PHP 5.6.11, 5.5.27 and 5.4.43 were released last week. The latest versions of the popular scripting language address numerous functionality bugs and several security issues.
The most important security flaw addressed in PHP 5.6.11, 5.5.27 and 5.4.43 is the MySQL vulnerability dubbed BACKRONYM (Bad Authentication Causes Kritical Risk Over Networks, Yikes MySQL).
BACKRONYM is a TLS vulnerability affecting Oracle MySQL client libraries and forks such as MariaDB and Percona (CVE-2015-3152). The bug can be exploited by a man-in-the-middle (MitM) attacker to downgrade MySQL SSL/TLS connections, intercept database queries and results, and manipulate database contents.
The vulnerability, caused by the fact that the –ssl option does not enforce an effective SSL/TLS connection, was patched by Oracle in December 2013 with the release of MySQL 5.7.3. The problem is that MySQL 5.7.x is not a general availability release so most users still utilize the vulnerable 5.6 version.
The developers of PHP have patched BACKRONYM in the MySQL native driver for PHP (mysqlnd), the scripting language’s drop-in replacement for the MySQL Client Library.

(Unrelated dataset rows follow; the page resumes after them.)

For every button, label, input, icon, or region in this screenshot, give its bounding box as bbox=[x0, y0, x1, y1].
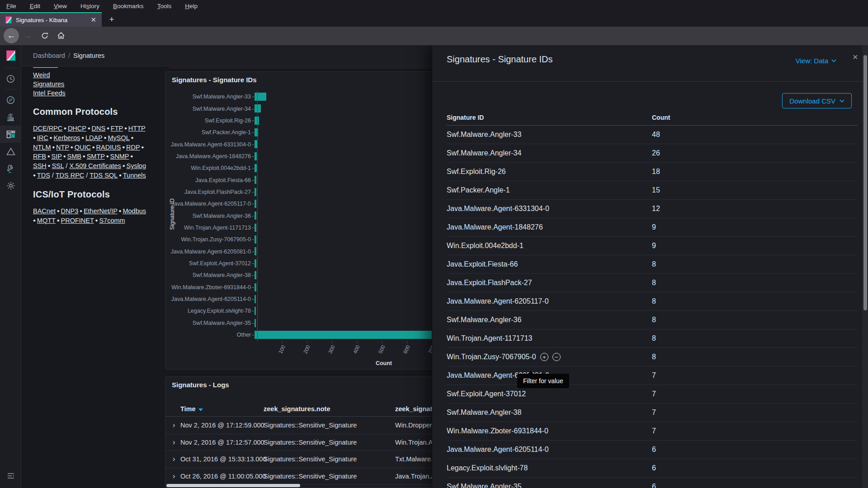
protocol-link[interactable]: DNS bbox=[92, 125, 106, 132]
chart-bar[interactable] bbox=[255, 271, 256, 279]
protocol-link[interactable]: FTP bbox=[111, 125, 123, 132]
kibana-logo[interactable] bbox=[0, 45, 21, 66]
logs-col-note[interactable]: zeek_signatures.note bbox=[264, 405, 330, 413]
chart-bar[interactable] bbox=[255, 117, 259, 125]
table-row[interactable]: Swf.Malware.Angler-387 bbox=[447, 404, 858, 422]
table-row[interactable]: Swf.Malware.Angler-368 bbox=[447, 311, 858, 329]
protocol-link[interactable]: QUIC bbox=[75, 144, 91, 151]
protocol-link[interactable]: DNP3 bbox=[61, 207, 79, 215]
view-data-menu[interactable]: View: Data bbox=[796, 57, 836, 65]
table-row[interactable]: Swf.Packer.Angle-115 bbox=[447, 181, 858, 200]
protocol-link[interactable]: SIP bbox=[52, 153, 62, 160]
protocol-link[interactable]: DHCP bbox=[68, 125, 86, 132]
link-signatures[interactable]: Signatures bbox=[33, 80, 64, 89]
management-icon[interactable] bbox=[0, 177, 21, 194]
table-row[interactable]: Legacy.Exploit.slvlight-786 bbox=[447, 459, 858, 478]
table-row[interactable]: Java.Malware.Agent-6205081-07 bbox=[447, 366, 858, 385]
protocol-link[interactable]: S7comm bbox=[99, 217, 125, 224]
protocol-link[interactable]: HTTP bbox=[128, 125, 146, 132]
protocol-link[interactable]: RDP bbox=[126, 144, 140, 151]
chart-bar[interactable] bbox=[255, 128, 258, 136]
chart-bar[interactable] bbox=[255, 188, 256, 196]
table-row[interactable]: Java.Malware.Agent-18482769 bbox=[447, 218, 858, 237]
protocol-link[interactable]: RADIUS bbox=[96, 144, 121, 151]
logs-horizontal-scrollbar[interactable] bbox=[166, 484, 300, 487]
protocol-link[interactable]: PROFINET bbox=[61, 217, 94, 224]
protocol-link[interactable]: SMTP bbox=[87, 153, 105, 160]
discover-icon[interactable] bbox=[0, 91, 21, 108]
chart-bar[interactable] bbox=[255, 295, 256, 303]
protocol-link[interactable]: LDAP bbox=[85, 134, 103, 141]
protocol-link[interactable]: RFB bbox=[33, 153, 46, 160]
protocol-link[interactable]: SSL bbox=[52, 162, 64, 169]
protocol-link[interactable]: BACnet bbox=[33, 207, 56, 215]
flyout-scrollbar-thumb[interactable] bbox=[863, 55, 867, 310]
protocol-link[interactable]: MQTT bbox=[37, 217, 56, 224]
chart-bar[interactable] bbox=[255, 104, 261, 113]
table-row[interactable]: Java.Exploit.Fiesta-668 bbox=[447, 255, 858, 274]
protocol-link[interactable]: TDS bbox=[37, 172, 50, 179]
collapse-icon[interactable] bbox=[0, 467, 21, 484]
protocol-link[interactable]: Syslog bbox=[126, 162, 146, 169]
protocol-link[interactable]: DCE/RPC bbox=[33, 125, 62, 132]
alerts-icon[interactable] bbox=[0, 143, 21, 160]
chart-bar[interactable] bbox=[255, 224, 256, 232]
table-row[interactable]: Swf.Malware.Angler-3348 bbox=[447, 126, 858, 144]
table-row[interactable]: Swf.Malware.Angler-3426 bbox=[447, 144, 858, 163]
table-row[interactable]: Java.Malware.Agent-6331304-012 bbox=[447, 200, 858, 218]
chart-bar[interactable] bbox=[255, 200, 256, 208]
chart-bar[interactable] bbox=[255, 307, 256, 315]
table-row[interactable]: Win.Malware.Zboter-6931844-07 bbox=[447, 422, 858, 441]
protocol-link[interactable]: Kerberos bbox=[53, 134, 80, 141]
protocol-link[interactable]: SSH bbox=[33, 162, 47, 169]
table-row[interactable]: Swf.Exploit.Agent-370127 bbox=[447, 385, 858, 404]
chart-bar[interactable] bbox=[255, 247, 256, 255]
recent-icon[interactable] bbox=[0, 70, 21, 87]
protocol-link[interactable]: MySQL bbox=[108, 134, 129, 141]
chart-bar[interactable] bbox=[255, 283, 256, 291]
protocol-link[interactable]: SMB bbox=[67, 153, 81, 160]
link-weird[interactable]: Weird bbox=[33, 70, 50, 80]
link-intel-feeds[interactable]: Intel Feeds bbox=[33, 89, 66, 98]
expand-row-icon[interactable]: › bbox=[173, 455, 175, 463]
chart-bar[interactable] bbox=[255, 259, 256, 267]
protocol-link[interactable]: Modbus bbox=[123, 207, 146, 215]
protocol-link[interactable]: EtherNet/IP bbox=[84, 207, 118, 215]
tab-signatures-kibana[interactable]: Signatures - Kibana ✕ bbox=[0, 12, 102, 27]
table-row[interactable]: Win.Exploit.004e2bdd-19 bbox=[447, 237, 858, 255]
back-button[interactable]: ← bbox=[4, 28, 19, 43]
table-row[interactable]: Win.Trojan.Agent-11717138 bbox=[447, 329, 858, 348]
visualize-icon[interactable] bbox=[0, 108, 21, 126]
reload-icon[interactable] bbox=[41, 32, 49, 40]
logs-col-time[interactable]: Time bbox=[180, 405, 203, 413]
chart-bar[interactable] bbox=[255, 164, 257, 172]
table-row[interactable]: Swf.Exploit.Rig-2618 bbox=[447, 163, 858, 181]
menu-bookmarks[interactable]: Bookmarks bbox=[113, 3, 144, 9]
home-icon[interactable] bbox=[57, 32, 65, 40]
table-row[interactable]: Java.Malware.Agent-6205114-06 bbox=[447, 441, 858, 459]
chart-bar[interactable] bbox=[255, 331, 445, 339]
chart-bar[interactable] bbox=[255, 319, 256, 327]
menu-help[interactable]: Help bbox=[185, 3, 198, 9]
protocol-link[interactable]: SNMP bbox=[110, 153, 129, 160]
protocol-link[interactable]: NTLM bbox=[33, 144, 51, 151]
dashboard-icon[interactable] bbox=[0, 126, 21, 143]
breadcrumb-dashboard[interactable]: Dashboard bbox=[33, 52, 65, 59]
table-row[interactable]: Java.Malware.Agent-6205117-08 bbox=[447, 292, 858, 311]
menu-edit[interactable]: Edit bbox=[30, 3, 40, 9]
chart-bar[interactable] bbox=[255, 152, 257, 160]
protocol-link[interactable]: X.509 Certificates bbox=[69, 162, 121, 169]
new-tab-button[interactable]: + bbox=[105, 13, 118, 26]
dev-tools-icon[interactable] bbox=[0, 160, 21, 177]
chart-bar[interactable] bbox=[255, 176, 256, 184]
table-row[interactable]: Swf.Malware.Angler-356 bbox=[447, 478, 858, 488]
filter-for-value-icon[interactable]: + bbox=[540, 353, 548, 361]
menu-file[interactable]: File bbox=[6, 3, 16, 9]
chart-bar[interactable] bbox=[255, 93, 266, 101]
chart-bar[interactable] bbox=[255, 211, 256, 220]
expand-row-icon[interactable]: › bbox=[173, 472, 175, 480]
table-row[interactable]: Win.Trojan.Zusy-7067905-0+−8 bbox=[447, 348, 858, 366]
menu-history[interactable]: History bbox=[80, 3, 99, 9]
menu-tools[interactable]: Tools bbox=[157, 3, 172, 9]
close-icon[interactable]: × bbox=[853, 52, 858, 62]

In addition to this bug, PHP 5.6.11 patches four other security issues. One of the vulnerabilities is caused by the fact that the escapeshellcmd() and escapeshellarg() functions in PHP don’t treat “!” as a special character, potentially allowing an attacker to execute arbitrary code.
Other vulnerabilities patched in the latest version of PHP are a use-after-free in spl_recursive_it_move_forward_ex() and a use-after-free in sqlite3SafetyCheckSickOrOk().

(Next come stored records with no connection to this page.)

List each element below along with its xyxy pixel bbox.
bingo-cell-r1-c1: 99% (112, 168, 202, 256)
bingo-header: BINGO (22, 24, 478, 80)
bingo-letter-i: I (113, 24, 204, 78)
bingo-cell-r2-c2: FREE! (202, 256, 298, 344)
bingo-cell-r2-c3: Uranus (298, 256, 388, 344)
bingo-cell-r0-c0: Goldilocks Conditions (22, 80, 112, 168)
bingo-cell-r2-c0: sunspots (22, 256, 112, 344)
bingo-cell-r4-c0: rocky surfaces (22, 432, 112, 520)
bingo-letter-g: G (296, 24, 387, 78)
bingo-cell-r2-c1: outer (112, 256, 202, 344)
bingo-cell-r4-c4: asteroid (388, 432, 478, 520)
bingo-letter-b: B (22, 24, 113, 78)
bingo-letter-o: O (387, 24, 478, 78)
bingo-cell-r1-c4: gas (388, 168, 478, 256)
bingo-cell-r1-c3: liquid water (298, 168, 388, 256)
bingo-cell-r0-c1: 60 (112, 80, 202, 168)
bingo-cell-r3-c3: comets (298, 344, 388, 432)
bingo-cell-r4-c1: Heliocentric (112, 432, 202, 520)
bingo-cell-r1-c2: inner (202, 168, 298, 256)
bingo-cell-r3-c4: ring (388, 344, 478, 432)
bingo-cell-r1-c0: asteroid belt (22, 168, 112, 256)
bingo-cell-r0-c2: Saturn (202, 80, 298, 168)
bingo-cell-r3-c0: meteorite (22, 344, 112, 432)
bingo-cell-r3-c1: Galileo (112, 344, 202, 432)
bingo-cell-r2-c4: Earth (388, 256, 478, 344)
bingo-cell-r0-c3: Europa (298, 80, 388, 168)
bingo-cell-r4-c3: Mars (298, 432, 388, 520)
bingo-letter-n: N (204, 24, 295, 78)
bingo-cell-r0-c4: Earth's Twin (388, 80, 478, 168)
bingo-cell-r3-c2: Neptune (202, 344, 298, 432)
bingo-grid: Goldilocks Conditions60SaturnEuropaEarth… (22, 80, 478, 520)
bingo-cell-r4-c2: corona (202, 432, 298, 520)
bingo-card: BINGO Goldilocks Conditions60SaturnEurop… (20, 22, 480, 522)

Active support for PHP 5.4 ceased 9 months ago, but security support is still being provided until September 14, 2015. In the case of PHP 5.5, general support ended on July 10, but security fixes will be provided for another year.
On Friday, the PHP development team announced the availability of PHP 7.0.0 Beta 1, the third pre-release of the new PHP 7 major series.